### PROBLEM DETAILS
Can you write out the whole listing exactly?

### AVAILABLE RECORDS
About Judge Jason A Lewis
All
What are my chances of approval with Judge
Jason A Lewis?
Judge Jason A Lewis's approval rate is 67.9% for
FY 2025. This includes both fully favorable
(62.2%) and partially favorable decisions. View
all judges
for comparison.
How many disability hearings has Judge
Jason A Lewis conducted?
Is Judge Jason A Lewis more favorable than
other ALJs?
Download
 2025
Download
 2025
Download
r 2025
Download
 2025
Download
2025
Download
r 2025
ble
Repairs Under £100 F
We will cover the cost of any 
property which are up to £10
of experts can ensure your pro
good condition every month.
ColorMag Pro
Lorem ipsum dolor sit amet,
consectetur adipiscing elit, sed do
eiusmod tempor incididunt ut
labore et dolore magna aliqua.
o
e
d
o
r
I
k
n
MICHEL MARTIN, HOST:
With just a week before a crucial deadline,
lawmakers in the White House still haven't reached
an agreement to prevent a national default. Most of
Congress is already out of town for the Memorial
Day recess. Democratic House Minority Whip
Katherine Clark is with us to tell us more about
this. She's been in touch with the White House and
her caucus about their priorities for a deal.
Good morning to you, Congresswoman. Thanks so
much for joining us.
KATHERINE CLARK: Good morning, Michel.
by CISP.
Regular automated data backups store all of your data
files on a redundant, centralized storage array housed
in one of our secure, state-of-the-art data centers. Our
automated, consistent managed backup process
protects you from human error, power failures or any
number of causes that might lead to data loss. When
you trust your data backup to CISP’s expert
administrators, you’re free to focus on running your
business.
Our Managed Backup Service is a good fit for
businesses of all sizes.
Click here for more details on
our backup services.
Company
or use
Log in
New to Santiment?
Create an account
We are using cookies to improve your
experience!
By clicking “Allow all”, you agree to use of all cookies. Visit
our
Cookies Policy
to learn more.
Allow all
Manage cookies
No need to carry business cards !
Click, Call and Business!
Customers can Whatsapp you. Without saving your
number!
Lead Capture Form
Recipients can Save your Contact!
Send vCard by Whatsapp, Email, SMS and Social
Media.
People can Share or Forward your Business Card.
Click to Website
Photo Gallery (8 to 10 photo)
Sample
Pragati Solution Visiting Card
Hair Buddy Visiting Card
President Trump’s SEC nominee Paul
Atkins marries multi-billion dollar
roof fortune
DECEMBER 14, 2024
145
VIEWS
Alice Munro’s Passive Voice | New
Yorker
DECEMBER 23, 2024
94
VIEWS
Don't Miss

### EXERCISE SOLUTION
About Judge Jason A Lewis
All
What are my chances of approval with Judge
Jason A Lewis?
Judge Jason A Lewis's approval rate is 67.9% for
FY 2025. This includes both fully favorable
(62.2%) and partially favorable decisions. View
all judges
for comparison.
How many disability hearings has Judge
Jason A Lewis conducted?
Is Judge Jason A Lewis more favorable than
other ALJs?
Download
 2025
Download
 2025
Download
r 2025
Download
 2025
Download
2025
Download
r 2025
ble
Repairs Under £100 F
We will cover the cost of any 
property which are up to £10
of experts can ensure your pro
good condition every month.
ColorMag Pro
Lorem ipsum dolor sit amet,
consectetur adipiscing elit, sed do
eiusmod tempor incididunt ut
labore et dolore magna aliqua.
o
e
d
o
r
I
k
n
MICHEL MARTIN, HOST:
With just a week before a crucial deadline,
lawmakers in the White House still haven't reached
an agreement to prevent a national default. Most of
Congress is already out of town for the Memorial
Day recess. Democratic House Minority Whip
Katherine Clark is with us to tell us more about
this. She's been in touch with the White House and
her caucus about their priorities for a deal.
Good morning to you, Congresswoman. Thanks so
much for joining us.
KATHERINE CLARK: Good morning, Michel.
by CISP.
Regular automated data backups store all of your data
files on a redundant, centralized storage array housed
in one of our secure, state-of-the-art data centers. Our
automated, consistent managed backup process
protects you from human error, power failures or any
number of causes that might lead to data loss. When
you trust your data backup to CISP’s expert
administrators, you’re free to focus on running your
business.
Our Managed Backup Service is a good fit for
businesses of all sizes.
Click here for more details on
our backup services.
Company
or use
Log in
New to Santiment?
Create an account
We are using cookies to improve your
experience!
By clicking “Allow all”, you agree to use of all cookies. Visit
our
Cookies Policy
to learn more.
Allow all
Manage cookies
No need to carry business cards !
Click, Call and Business!
Customers can Whatsapp you. Without saving your
number!
Lead Capture Form
Recipients can Save your Contact!
Send vCard by Whatsapp, Email, SMS and Social
Media.
People can Share or Forward your Business Card.
Click to Website
Photo Gallery (8 to 10 photo)
Sample
Pragati Solution Visiting Card
Hair Buddy Visiting Card
President Trump’s SEC nominee Paul
Atkins marries multi-billion dollar
roof fortune
DECEMBER 14, 2024
145
VIEWS
Alice Munro’s Passive Voice | New
Yorker
DECEMBER 23, 2024
94
VIEWS
Don't Miss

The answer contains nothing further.